Jamaica’s harsh anti-gay and homophobic laws are being challenged in Jamaica’s Supreme Court by a local LGBTI activist.
The claim was filed by Maurice Tomlinson, challenging the constitutionality of the homophobic legislation, which includes criminalisation of consensual sexual conduct between men, resulting in up to 10 years imprisonment and hard labour.
“The law is a gross violation of my human rights and those of all LGBTI people in my country,” Tomlinson explained in a statement.
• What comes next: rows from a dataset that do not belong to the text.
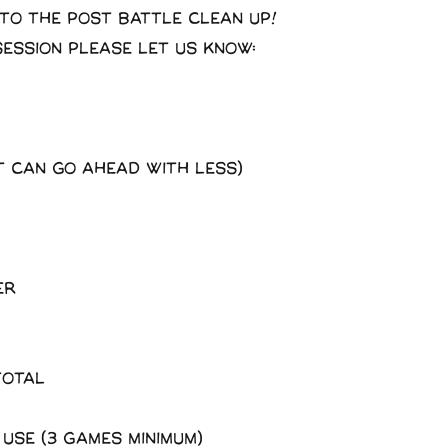
 to the post battle clean up!
session please let us know:
t can go ahead with less)
er
total
 use (3 Games minimum)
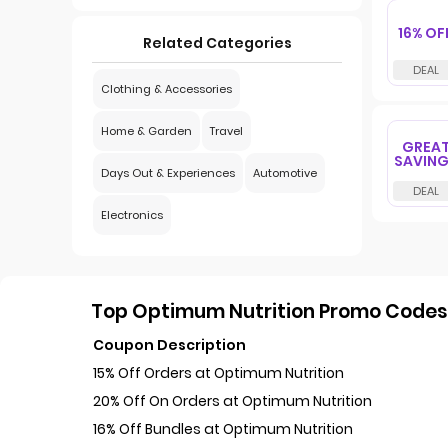
16% OF
Related Categories
Clothing & Accessories
Home & Garden
Travel
GREA
SAVIN
Days Out & Experiences
Automotive
Electronics
Top Optimum Nutrition Promo Codes 
Coupon Description
15% Off Orders at Optimum Nutrition
20% Off On Orders at Optimum Nutrition
16% Off Bundles at Optimum Nutrition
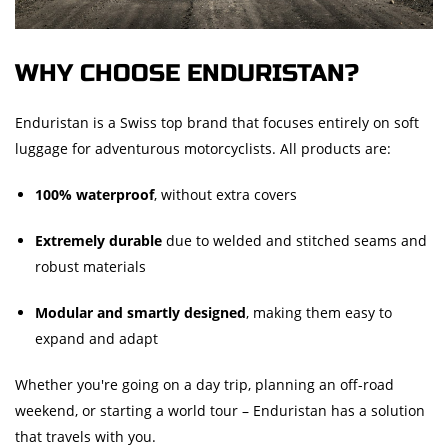
WHY CHOOSE ENDURISTAN?
Enduristan is a Swiss top brand that focuses entirely on soft
luggage for adventurous motorcyclists. All products are:
100% waterproof
, without extra covers
Extremely durable
due to welded and stitched seams and
robust materials
Modular and smartly designed
, making them easy to
expand and adapt
Whether you're going on a day trip, planning an off-road
weekend, or starting a world tour – Enduristan has a solution
that travels with you.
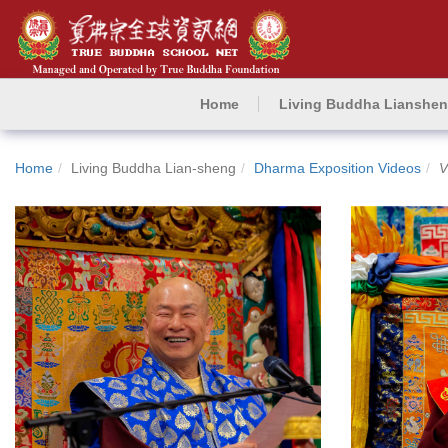
Home
Living Buddha Lianshe
Home
Living Buddha Lian-sheng
Dharma Exposition Videos
V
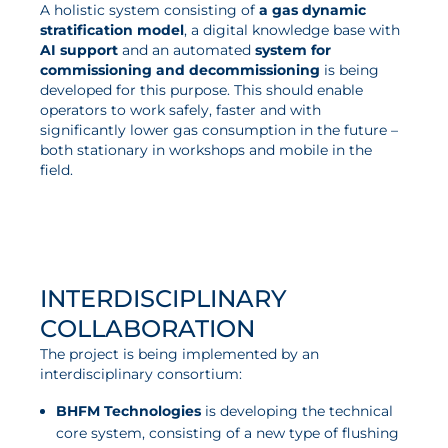
A holistic system consisting of
a gas dynamic
stratification model
, a digital knowledge base with
AI support
and an automated
system for
commissioning and decommissioning
is being
developed for this purpose. This should enable
operators to work safely, faster and with
significantly lower gas consumption in the future –
both stationary in workshops and mobile in the
field.
INTERDISCIPLINARY
COLLABORATION
The project is being implemented by an
interdisciplinary consortium:
BHFM Technologies
is developing the technical
core system, consisting of a new type of flushing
“It directly infringes numerous rights guaranteed by Jamaica’s Charter of Fundamental Rights and Freedoms, and also fuels horrific violence.”
Tomlinson, who is a senior policy analyst at the Canadian HIV/AIDS Legal Network added, “The criminalisation and marginalisation of consensual sex drives gay men and other men who have sex with men underground, away from desperately needed HIV prevention, treatment and testing services.”
With an estimated 32.8% of gay Jamaicans living with the AIDS-causing virus, the Caribbean region has the second-highest HIV prevalence across the globe, second only to sub-Saharan Africa.
Tomlinson’s challenging of Jamaica’s dated and backward legislation follows a similar challenge to the country’s anti-sodomy laws in 2013 by LGBTI activist Javed Jaghai.
Unfortunately Jaghai, who was represented by Tomlinson, was forced to withdraw his case in Jamaica’s Supreme Court due to concerns for his safety after death threats were received.